Information provided >>
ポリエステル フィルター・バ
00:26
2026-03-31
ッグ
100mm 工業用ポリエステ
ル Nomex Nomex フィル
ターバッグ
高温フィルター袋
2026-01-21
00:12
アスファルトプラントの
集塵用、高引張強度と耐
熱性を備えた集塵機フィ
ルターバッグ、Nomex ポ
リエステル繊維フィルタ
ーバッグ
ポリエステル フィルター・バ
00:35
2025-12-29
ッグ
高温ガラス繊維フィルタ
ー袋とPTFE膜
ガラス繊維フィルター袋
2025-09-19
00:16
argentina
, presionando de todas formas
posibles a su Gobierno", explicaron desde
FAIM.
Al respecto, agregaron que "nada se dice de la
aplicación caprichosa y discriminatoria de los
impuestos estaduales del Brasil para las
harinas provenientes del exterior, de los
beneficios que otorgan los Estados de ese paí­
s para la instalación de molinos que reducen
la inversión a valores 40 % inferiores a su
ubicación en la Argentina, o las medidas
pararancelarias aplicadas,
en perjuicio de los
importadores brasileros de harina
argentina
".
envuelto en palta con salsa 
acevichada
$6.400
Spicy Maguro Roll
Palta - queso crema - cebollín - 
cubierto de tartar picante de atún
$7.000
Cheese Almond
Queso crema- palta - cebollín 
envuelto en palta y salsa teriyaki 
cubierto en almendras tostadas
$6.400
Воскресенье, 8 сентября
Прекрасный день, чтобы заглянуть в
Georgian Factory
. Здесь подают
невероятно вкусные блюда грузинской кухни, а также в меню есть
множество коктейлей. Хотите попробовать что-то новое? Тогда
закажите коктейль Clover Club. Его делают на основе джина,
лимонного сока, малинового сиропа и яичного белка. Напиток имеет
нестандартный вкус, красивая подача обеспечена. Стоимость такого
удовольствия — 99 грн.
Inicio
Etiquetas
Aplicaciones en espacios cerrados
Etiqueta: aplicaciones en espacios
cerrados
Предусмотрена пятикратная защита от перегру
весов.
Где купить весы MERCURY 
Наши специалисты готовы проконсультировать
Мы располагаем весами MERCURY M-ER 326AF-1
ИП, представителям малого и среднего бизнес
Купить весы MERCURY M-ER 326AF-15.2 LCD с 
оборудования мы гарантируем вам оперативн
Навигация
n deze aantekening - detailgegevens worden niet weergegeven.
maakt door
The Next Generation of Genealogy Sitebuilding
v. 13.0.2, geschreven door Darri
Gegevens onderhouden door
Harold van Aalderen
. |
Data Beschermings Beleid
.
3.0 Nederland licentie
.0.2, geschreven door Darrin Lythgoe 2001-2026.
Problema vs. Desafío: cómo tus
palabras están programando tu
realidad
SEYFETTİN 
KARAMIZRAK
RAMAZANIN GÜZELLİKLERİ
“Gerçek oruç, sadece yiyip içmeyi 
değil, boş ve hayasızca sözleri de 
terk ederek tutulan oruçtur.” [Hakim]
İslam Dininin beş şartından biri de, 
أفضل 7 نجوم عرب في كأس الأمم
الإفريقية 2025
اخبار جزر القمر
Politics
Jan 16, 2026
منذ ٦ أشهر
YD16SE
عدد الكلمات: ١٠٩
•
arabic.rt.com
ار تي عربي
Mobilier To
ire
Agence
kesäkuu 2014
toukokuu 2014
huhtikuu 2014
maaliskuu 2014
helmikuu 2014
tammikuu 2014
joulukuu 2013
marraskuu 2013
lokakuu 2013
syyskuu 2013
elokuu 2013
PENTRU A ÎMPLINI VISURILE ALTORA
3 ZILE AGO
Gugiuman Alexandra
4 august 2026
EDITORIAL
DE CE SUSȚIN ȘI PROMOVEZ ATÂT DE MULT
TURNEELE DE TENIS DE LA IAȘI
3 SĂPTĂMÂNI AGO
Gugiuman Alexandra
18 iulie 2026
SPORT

Problem to solve >> Every line above that includes the string "MERCURY" needs to be copied.

Solution for this exercise >>
Где купить весы MERCURY 
Мы располагаем весами MERCURY M-ER 326AF-1
Купить весы MERCURY M-ER 326AF-15.2 LCD с 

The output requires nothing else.